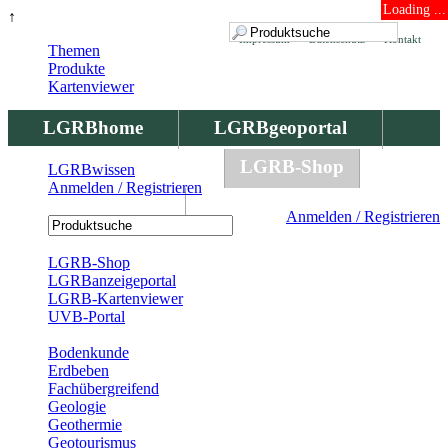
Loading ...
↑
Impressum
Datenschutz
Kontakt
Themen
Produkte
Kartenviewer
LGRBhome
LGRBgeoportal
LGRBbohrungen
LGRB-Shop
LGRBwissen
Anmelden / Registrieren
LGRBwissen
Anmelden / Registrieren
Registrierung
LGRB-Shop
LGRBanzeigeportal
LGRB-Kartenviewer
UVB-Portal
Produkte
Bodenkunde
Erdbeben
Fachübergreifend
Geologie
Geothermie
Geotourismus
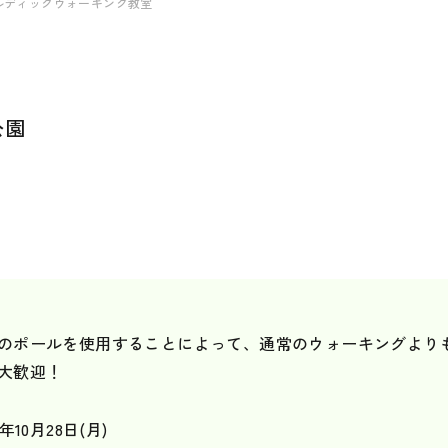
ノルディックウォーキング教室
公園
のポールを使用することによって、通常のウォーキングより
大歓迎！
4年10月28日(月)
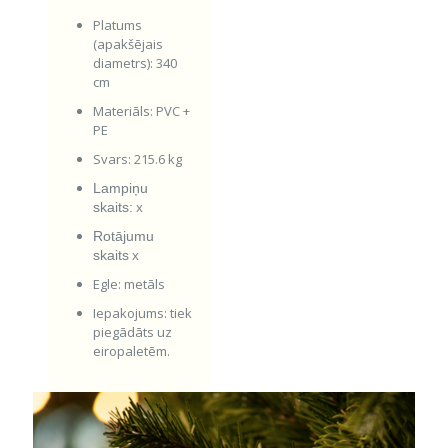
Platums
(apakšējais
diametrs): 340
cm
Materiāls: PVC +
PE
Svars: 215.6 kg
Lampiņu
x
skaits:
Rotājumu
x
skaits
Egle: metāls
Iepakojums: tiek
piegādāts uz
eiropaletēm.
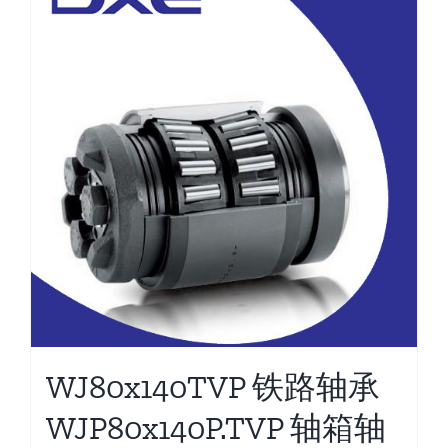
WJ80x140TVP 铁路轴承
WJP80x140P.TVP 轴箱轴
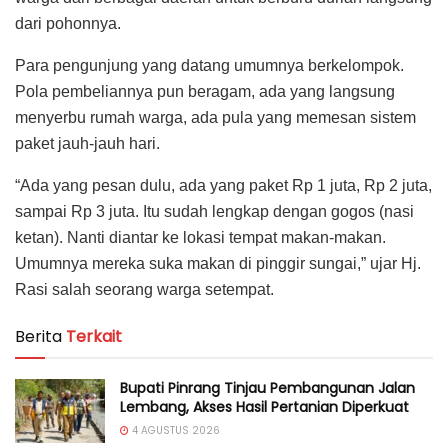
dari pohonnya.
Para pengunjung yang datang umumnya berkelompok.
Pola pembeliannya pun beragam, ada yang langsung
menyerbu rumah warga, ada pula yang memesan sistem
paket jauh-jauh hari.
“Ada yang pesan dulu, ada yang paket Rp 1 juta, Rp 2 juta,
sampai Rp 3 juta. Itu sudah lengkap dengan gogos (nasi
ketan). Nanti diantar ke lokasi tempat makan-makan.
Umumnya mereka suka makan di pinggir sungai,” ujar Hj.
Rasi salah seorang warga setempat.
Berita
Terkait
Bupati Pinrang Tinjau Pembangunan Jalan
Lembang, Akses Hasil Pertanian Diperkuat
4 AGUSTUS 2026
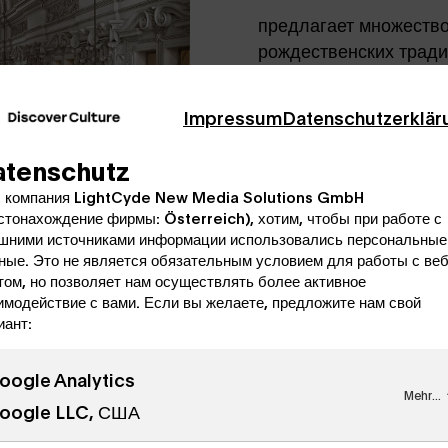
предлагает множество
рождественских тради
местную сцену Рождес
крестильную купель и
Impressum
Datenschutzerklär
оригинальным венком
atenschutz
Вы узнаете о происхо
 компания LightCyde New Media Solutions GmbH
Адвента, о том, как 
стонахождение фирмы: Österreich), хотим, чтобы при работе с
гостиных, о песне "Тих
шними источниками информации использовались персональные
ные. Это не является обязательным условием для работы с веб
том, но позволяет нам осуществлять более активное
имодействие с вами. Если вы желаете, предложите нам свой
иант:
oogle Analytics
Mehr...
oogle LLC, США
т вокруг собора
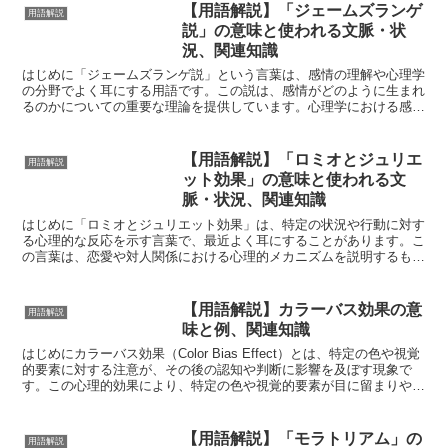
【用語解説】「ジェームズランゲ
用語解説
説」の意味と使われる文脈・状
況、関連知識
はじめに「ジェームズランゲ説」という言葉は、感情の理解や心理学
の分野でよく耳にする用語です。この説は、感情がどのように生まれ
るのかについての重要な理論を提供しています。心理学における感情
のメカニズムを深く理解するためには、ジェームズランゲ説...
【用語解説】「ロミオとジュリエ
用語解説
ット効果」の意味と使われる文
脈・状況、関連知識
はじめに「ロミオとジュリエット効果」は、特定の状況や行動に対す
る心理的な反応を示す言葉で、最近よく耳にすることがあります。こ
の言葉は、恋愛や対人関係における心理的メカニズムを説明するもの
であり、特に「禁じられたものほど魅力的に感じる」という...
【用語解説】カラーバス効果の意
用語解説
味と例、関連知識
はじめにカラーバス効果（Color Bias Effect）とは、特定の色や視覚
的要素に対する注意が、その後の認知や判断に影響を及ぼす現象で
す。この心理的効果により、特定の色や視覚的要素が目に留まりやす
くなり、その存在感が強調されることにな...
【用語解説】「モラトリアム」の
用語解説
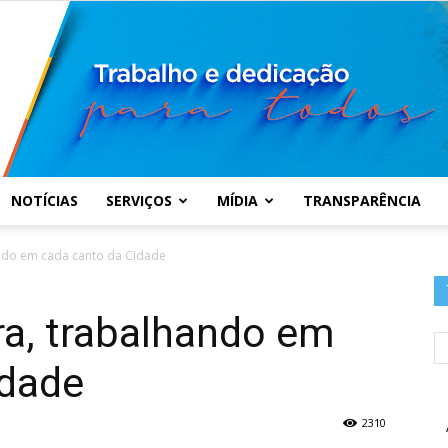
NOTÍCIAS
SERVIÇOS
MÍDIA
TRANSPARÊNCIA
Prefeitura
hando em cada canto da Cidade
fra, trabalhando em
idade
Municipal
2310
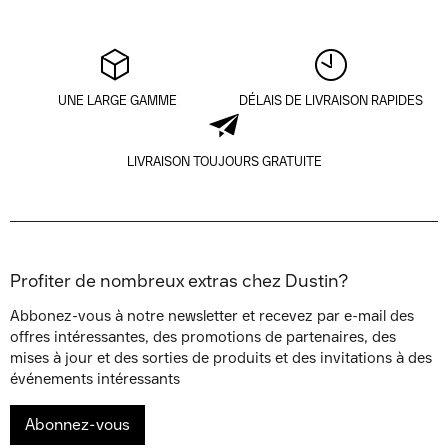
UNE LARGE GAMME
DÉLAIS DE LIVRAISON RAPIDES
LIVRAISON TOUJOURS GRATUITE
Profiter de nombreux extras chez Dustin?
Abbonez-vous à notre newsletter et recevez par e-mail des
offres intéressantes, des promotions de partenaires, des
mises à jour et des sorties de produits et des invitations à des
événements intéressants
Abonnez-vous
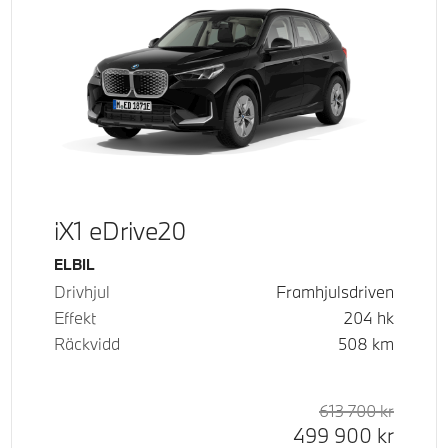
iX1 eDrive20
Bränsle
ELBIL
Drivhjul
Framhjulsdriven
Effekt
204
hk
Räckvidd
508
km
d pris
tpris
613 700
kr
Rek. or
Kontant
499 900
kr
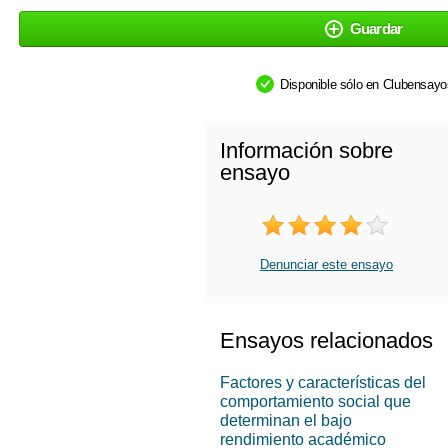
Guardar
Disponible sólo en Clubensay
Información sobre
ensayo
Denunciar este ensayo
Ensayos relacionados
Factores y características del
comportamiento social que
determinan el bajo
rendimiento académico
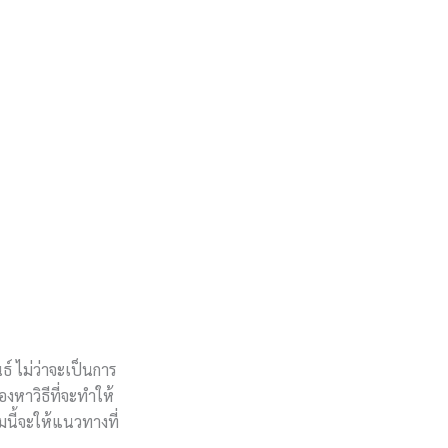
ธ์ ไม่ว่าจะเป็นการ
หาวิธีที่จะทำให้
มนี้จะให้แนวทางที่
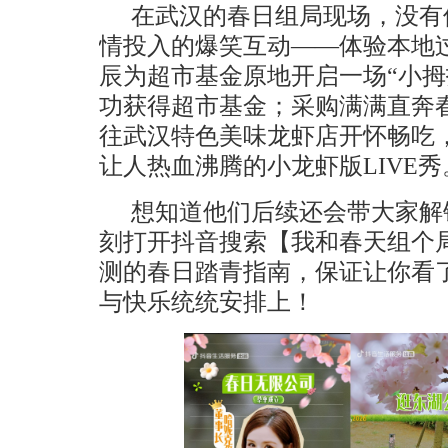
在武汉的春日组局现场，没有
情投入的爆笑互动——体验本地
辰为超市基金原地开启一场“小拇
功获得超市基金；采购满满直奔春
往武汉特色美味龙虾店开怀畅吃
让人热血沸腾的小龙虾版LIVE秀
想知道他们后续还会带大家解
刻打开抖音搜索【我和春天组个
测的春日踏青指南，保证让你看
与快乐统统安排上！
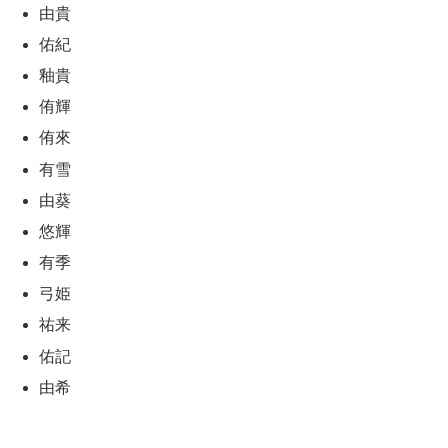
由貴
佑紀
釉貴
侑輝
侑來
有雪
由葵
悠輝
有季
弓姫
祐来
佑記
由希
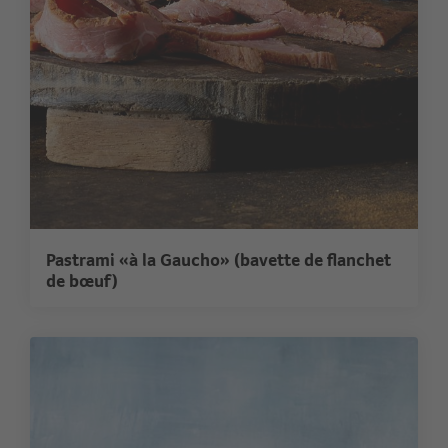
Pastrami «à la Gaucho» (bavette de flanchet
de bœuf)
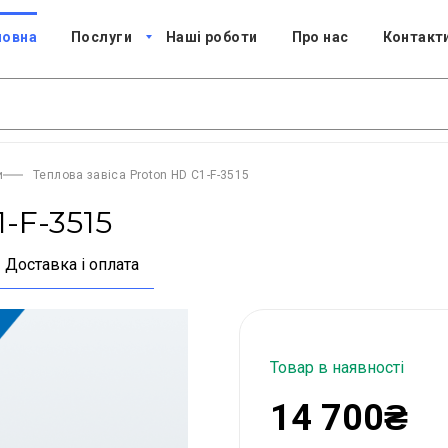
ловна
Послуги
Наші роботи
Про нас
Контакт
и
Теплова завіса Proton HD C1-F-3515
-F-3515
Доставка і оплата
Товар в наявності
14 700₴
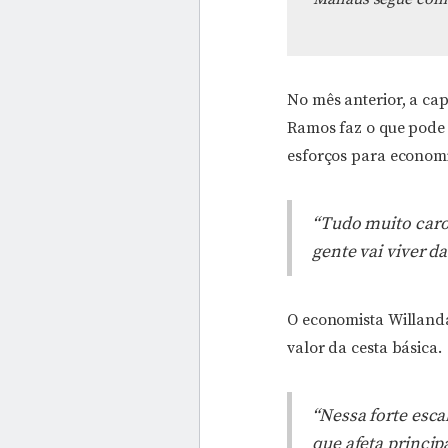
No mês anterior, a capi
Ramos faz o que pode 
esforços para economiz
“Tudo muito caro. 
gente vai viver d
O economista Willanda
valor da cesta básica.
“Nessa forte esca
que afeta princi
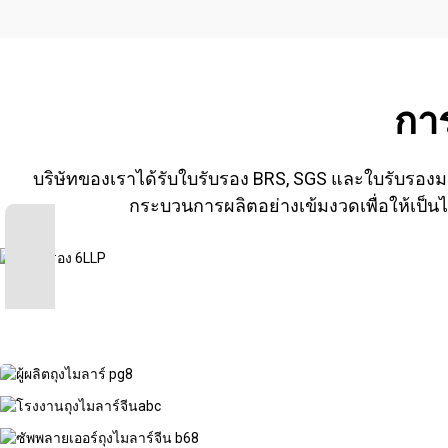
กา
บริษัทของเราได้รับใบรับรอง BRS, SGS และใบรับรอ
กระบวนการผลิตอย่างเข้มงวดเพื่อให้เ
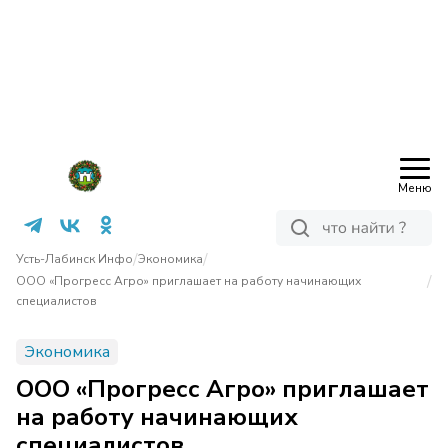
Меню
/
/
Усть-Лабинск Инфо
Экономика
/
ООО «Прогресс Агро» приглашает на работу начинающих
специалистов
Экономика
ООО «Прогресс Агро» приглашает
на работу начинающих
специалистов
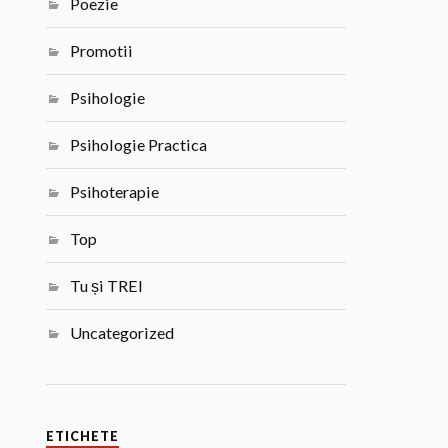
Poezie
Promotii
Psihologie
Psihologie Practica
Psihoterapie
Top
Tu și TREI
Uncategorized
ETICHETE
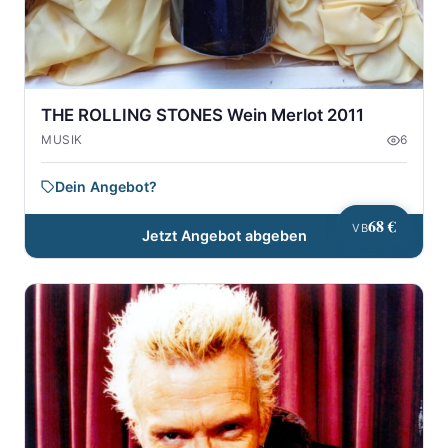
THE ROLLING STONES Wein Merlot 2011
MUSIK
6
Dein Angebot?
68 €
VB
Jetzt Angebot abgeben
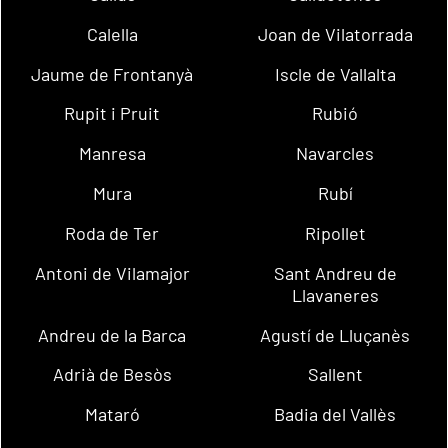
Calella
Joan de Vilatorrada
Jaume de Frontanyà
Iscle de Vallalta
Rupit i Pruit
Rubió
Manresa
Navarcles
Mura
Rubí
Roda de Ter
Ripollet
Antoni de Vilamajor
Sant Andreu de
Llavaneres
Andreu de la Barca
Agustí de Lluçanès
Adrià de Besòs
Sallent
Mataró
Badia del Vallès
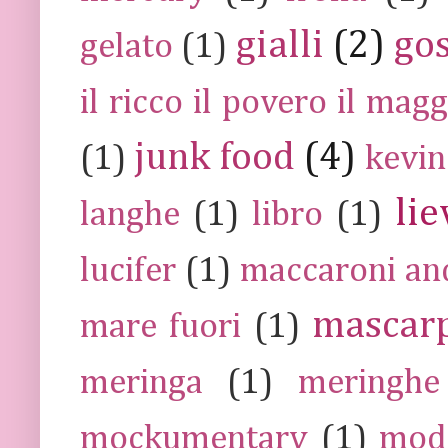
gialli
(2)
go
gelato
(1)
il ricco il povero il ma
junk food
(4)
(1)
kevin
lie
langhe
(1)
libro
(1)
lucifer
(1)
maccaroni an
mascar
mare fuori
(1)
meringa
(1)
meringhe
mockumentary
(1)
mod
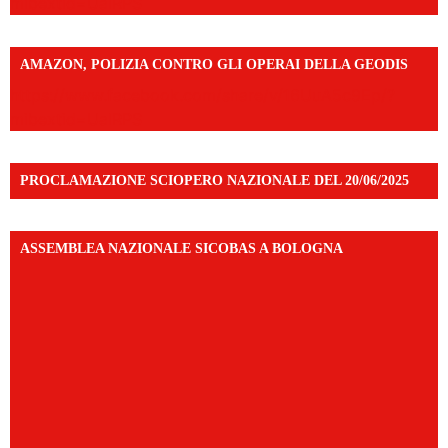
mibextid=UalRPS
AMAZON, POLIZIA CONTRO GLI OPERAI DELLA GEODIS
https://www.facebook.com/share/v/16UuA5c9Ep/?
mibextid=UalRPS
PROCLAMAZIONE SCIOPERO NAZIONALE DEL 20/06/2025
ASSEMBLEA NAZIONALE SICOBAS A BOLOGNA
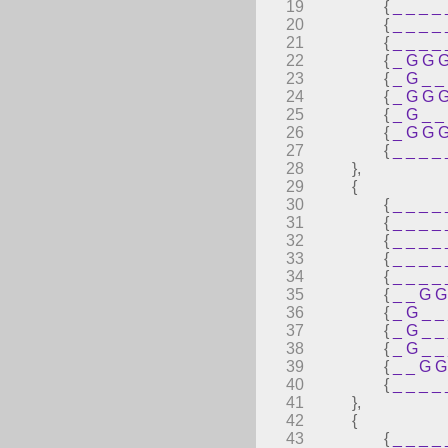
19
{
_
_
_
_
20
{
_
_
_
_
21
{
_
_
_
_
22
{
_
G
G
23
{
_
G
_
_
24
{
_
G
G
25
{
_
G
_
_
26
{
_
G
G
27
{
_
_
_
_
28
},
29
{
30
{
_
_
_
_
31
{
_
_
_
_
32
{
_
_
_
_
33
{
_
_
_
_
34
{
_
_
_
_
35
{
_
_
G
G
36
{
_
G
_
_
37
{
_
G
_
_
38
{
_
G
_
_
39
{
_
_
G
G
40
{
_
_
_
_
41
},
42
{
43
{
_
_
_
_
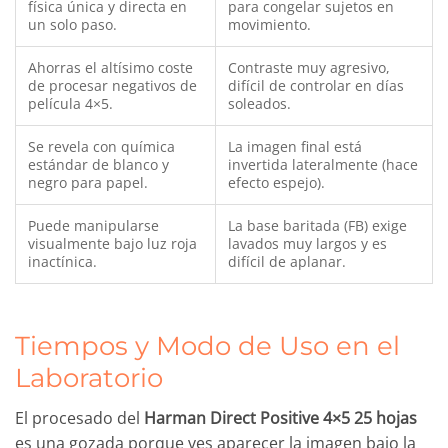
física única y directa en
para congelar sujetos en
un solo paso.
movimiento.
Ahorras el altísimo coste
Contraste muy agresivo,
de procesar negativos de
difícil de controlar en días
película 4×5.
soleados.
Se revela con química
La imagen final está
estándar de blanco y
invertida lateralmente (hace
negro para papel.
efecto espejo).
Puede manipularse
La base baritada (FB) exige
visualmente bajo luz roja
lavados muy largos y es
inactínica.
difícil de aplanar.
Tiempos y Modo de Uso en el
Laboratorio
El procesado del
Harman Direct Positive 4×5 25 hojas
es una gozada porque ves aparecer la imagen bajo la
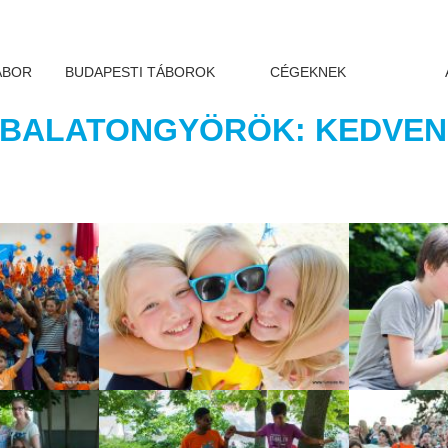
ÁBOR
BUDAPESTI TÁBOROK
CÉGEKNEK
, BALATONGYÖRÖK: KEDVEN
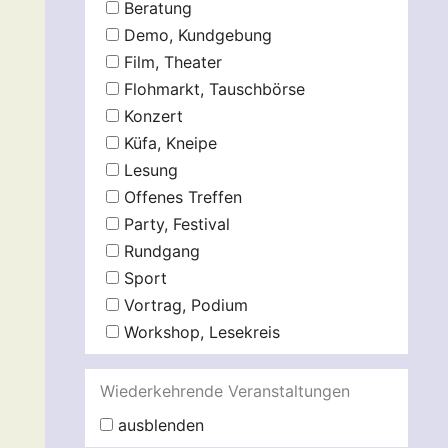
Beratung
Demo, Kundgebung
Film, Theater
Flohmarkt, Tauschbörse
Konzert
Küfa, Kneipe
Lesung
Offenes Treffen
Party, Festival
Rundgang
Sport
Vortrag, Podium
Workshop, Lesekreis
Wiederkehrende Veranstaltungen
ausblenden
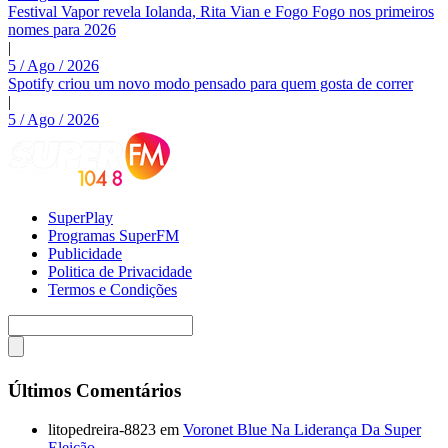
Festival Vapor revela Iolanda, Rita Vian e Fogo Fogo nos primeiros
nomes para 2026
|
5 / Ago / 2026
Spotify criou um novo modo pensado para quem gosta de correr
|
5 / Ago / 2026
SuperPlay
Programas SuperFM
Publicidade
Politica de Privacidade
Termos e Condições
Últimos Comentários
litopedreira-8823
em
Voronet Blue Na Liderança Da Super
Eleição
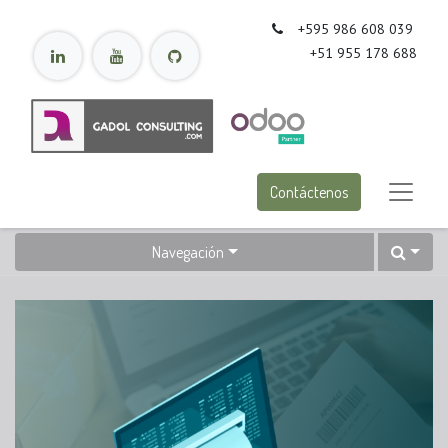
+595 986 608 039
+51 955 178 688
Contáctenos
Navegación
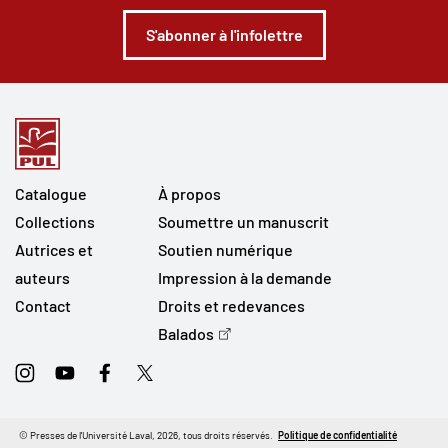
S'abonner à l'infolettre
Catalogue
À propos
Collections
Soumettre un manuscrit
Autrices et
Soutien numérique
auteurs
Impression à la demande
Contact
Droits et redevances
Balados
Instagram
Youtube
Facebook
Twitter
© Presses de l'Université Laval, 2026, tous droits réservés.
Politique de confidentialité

*EXERCISE INSTRUCTIONS*. Only the lines from the start of the records to the one containing "のポールを使用することによって、通常のウォーキングより" should be repeated, exactly and with both ends kept; drop any pictures.

*TASK RESPONSE*.
Loading ...
↑
Impressum
Datenschutz
Kontakt
Themen
Produkte
Kartenviewer
LGRBhome
LGRBgeoportal
LGRBbohrungen
LGRB-Shop
LGRBwissen
Anmelden / Registrieren
LGRBwissen
Anmelden / Registrieren
Registrierung
LGRB-Shop
LGRBanzeigeportal
LGRB-Kartenviewer
UVB-Portal
Produkte
Bodenkunde
Erdbeben
Fachübergreifend
Geologie
Geothermie
Geotourismus
ノルディックウォーキング教室
公園
のポールを使用することによって、通常のウォーキングより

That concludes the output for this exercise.